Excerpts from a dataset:
§

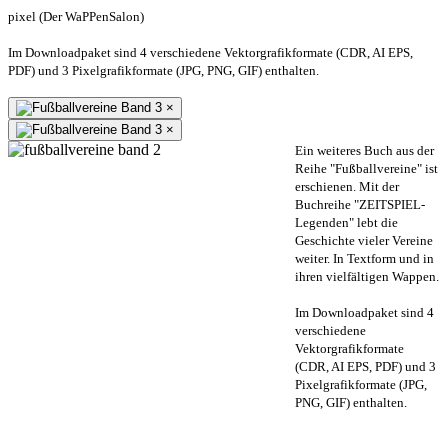
pixel (Der WaPPenSalon)
Im Downloadpaket sind 4 verschiedene Vektorgrafikformate (CDR, AI EPS,
PDF) und 3 Pixelgrafikformate (JPG, PNG, GIF) enthalten.
×
×
Ein weiteres Buch aus der
Reihe "Fußballvereine" ist
erschienen. Mit der
Buchreihe "ZEITSPIEL-
Legenden" lebt die
Geschichte vieler Vereine
weiter. In Textform und in
ihren vielfältigen Wappen.
Im Downloadpaket sind 4
verschiedene
Vektorgrafikformate
(CDR, AI EPS, PDF) und 3
Pixelgrafikformate (JPG,
PNG, GIF) enthalten.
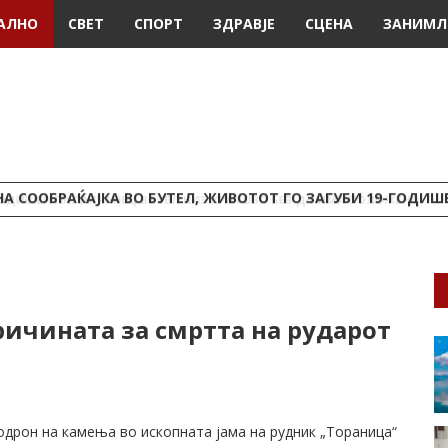
АЛНО
СВЕТ
СПОРТ
ЗДРАВЈЕ
СЦЕНА
ЗАНИМЛ
А СООБРАЌАЈКА ВО БУТЕЛ, ЖИВОТОТ ГО ЗАГУБИ 19-ГОДИ
ричината за смртта на рударот
дрон на камења во ископната јама на рудник „Тораница“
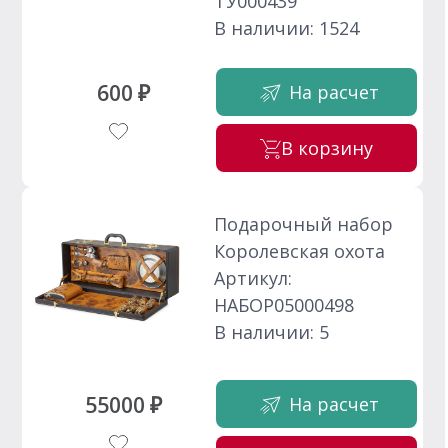
ТУ000439
В наличии: 1524
600 ₽
На расчет
В корзину
Подарочный набор
Королевская охота
Артикул:
НАБОР05000498
В наличии: 5
55000 ₽
На расчет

§

Exercise description:
Identify the lines above that contain the word "Pixelgrafikformate", then copy them.

Output:
PDF) und 3 Pixelgrafikformate (JPG, PNG, GIF) enthalten.
Pixelgrafikformate (JPG,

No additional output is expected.